### WHAT TO DO:
Reproduce the records exactly through the line with "jugando la final".

◆ ◆ ◆

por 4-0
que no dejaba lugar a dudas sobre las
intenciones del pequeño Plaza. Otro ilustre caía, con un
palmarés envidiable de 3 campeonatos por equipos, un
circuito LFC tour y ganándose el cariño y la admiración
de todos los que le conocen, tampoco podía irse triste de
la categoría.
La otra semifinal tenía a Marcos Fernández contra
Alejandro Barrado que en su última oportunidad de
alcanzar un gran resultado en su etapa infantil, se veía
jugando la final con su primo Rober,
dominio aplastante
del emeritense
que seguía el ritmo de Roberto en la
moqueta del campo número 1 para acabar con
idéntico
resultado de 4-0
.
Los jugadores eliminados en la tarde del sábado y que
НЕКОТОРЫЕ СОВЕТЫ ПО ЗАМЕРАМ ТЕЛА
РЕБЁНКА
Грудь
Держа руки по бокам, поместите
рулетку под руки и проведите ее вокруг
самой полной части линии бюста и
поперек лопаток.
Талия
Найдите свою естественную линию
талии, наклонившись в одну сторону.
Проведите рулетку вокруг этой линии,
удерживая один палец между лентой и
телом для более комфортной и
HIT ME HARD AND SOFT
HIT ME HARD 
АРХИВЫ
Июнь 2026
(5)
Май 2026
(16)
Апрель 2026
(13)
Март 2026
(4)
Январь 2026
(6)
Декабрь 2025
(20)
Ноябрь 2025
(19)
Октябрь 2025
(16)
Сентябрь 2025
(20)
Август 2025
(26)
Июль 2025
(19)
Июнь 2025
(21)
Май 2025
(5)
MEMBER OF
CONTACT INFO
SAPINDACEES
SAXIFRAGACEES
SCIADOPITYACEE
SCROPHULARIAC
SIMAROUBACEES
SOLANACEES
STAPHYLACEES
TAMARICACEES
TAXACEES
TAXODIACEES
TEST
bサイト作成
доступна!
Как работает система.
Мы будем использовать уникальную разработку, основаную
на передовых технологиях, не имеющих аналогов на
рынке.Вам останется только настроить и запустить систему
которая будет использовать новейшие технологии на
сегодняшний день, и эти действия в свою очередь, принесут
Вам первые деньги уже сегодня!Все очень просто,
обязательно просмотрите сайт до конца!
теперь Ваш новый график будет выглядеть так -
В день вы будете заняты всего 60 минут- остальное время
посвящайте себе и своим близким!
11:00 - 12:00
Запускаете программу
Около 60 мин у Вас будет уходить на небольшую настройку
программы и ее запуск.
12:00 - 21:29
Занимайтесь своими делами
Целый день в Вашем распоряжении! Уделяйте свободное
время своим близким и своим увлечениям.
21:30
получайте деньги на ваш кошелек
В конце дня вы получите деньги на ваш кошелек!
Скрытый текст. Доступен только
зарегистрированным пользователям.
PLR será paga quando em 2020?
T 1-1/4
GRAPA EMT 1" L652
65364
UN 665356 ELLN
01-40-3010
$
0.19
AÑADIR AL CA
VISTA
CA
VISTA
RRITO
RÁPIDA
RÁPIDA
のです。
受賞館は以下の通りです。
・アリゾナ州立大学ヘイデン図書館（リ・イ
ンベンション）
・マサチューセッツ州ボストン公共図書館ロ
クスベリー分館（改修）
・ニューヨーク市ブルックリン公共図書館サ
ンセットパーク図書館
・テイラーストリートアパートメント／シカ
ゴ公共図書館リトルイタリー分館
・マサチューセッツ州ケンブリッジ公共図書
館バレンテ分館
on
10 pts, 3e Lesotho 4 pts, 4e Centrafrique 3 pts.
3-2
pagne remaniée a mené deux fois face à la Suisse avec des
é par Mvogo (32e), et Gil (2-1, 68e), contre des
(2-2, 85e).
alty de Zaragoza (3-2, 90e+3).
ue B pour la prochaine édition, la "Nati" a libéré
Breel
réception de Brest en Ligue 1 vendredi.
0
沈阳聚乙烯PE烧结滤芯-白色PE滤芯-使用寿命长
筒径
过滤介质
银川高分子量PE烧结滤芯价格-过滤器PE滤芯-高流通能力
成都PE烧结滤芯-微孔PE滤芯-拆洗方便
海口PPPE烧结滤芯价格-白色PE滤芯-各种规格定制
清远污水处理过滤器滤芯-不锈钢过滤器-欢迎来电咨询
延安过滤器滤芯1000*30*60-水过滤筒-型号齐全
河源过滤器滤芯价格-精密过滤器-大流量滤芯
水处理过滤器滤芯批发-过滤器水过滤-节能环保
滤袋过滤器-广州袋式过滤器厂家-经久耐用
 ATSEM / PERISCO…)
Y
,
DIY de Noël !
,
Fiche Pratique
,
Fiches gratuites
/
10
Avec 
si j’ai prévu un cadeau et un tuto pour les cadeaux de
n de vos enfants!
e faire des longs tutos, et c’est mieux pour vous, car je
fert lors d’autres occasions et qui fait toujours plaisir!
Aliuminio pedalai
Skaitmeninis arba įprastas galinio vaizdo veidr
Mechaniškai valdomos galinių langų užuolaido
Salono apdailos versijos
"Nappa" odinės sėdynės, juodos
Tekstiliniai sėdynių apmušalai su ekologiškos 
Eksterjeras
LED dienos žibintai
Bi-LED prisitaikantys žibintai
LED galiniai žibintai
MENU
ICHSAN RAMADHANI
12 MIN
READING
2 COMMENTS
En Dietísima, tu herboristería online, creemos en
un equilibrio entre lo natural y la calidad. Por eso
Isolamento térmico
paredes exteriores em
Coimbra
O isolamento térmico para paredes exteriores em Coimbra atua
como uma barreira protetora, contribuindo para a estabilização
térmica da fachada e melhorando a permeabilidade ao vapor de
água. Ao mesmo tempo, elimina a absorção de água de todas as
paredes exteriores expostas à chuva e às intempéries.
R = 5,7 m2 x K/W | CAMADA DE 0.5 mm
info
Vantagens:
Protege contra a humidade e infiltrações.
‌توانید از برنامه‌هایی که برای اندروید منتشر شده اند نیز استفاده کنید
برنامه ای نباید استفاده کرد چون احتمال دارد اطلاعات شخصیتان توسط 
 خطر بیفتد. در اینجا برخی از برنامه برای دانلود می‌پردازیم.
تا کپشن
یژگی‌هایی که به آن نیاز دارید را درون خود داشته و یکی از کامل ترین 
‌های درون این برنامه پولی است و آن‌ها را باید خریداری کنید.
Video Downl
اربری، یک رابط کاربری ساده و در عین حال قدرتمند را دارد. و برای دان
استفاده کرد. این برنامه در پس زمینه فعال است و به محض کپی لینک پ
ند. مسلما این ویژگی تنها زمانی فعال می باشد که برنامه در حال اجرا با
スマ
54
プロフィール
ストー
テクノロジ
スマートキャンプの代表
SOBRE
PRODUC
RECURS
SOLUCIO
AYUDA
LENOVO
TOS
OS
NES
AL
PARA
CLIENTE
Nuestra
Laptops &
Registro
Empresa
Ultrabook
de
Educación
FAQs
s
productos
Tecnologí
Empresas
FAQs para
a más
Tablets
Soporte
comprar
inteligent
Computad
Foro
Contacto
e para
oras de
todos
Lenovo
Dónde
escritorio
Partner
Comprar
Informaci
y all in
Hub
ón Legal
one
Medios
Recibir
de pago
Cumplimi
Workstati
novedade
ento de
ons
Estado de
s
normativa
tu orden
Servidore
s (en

◆ ◆ ◆

### ANSWER TO THE PROBLEM:
por 4-0
que no dejaba lugar a dudas sobre las
intenciones del pequeño Plaza. Otro ilustre caía, con un
palmarés envidiable de 3 campeonatos por equipos, un
circuito LFC tour y ganándose el cariño y la admiración
de todos los que le conocen, tampoco podía irse triste de
la categoría.
La otra semifinal tenía a Marcos Fernández contra
Alejandro Barrado que en su última oportunidad de
alcanzar un gran resultado en su etapa infantil, se veía
jugando la final con su primo Rober,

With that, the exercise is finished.